→ What the exercise asks: From the entries that follow, pick out all lines holding "Lens".

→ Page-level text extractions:

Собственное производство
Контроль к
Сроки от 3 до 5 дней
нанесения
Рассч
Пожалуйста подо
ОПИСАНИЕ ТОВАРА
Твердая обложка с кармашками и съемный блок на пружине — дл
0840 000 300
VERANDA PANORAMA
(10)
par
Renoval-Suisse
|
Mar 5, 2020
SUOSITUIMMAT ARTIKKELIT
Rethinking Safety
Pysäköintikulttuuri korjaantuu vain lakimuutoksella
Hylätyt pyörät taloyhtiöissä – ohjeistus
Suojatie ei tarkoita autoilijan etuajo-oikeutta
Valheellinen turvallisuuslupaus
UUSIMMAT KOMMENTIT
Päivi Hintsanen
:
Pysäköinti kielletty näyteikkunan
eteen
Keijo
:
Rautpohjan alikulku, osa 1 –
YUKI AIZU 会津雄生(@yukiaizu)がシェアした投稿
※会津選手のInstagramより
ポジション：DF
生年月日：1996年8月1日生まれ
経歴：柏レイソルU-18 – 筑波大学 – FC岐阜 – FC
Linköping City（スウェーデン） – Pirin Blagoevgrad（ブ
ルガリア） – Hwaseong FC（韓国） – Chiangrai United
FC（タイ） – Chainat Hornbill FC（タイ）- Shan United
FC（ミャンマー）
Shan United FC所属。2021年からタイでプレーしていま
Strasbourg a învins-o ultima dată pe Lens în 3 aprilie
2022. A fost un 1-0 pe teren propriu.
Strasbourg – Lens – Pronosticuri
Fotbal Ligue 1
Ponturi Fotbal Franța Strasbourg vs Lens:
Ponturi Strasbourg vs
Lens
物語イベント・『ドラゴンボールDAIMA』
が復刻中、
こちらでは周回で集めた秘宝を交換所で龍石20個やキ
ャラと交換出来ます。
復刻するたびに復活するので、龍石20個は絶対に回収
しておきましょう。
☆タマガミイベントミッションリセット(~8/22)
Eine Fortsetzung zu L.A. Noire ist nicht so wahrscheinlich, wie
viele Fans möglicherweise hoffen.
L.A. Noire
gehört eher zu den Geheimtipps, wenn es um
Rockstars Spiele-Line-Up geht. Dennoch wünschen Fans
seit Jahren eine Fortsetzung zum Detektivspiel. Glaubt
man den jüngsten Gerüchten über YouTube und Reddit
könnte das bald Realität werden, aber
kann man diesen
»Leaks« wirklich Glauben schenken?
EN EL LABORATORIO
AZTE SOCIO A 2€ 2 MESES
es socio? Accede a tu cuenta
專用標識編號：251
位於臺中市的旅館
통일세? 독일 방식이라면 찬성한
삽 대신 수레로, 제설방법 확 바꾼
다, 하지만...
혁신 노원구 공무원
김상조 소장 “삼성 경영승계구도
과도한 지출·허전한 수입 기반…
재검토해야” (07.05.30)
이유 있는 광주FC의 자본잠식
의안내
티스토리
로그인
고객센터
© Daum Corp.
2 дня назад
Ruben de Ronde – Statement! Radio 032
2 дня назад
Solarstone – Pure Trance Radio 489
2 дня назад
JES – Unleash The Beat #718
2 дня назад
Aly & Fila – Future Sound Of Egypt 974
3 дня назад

→ Task result:
Strasbourg a învins-o ultima dată pe Lens în 3 aprilie
Strasbourg – Lens – Pronosticuri
Ponturi Fotbal Franța Strasbourg vs Lens:
Lens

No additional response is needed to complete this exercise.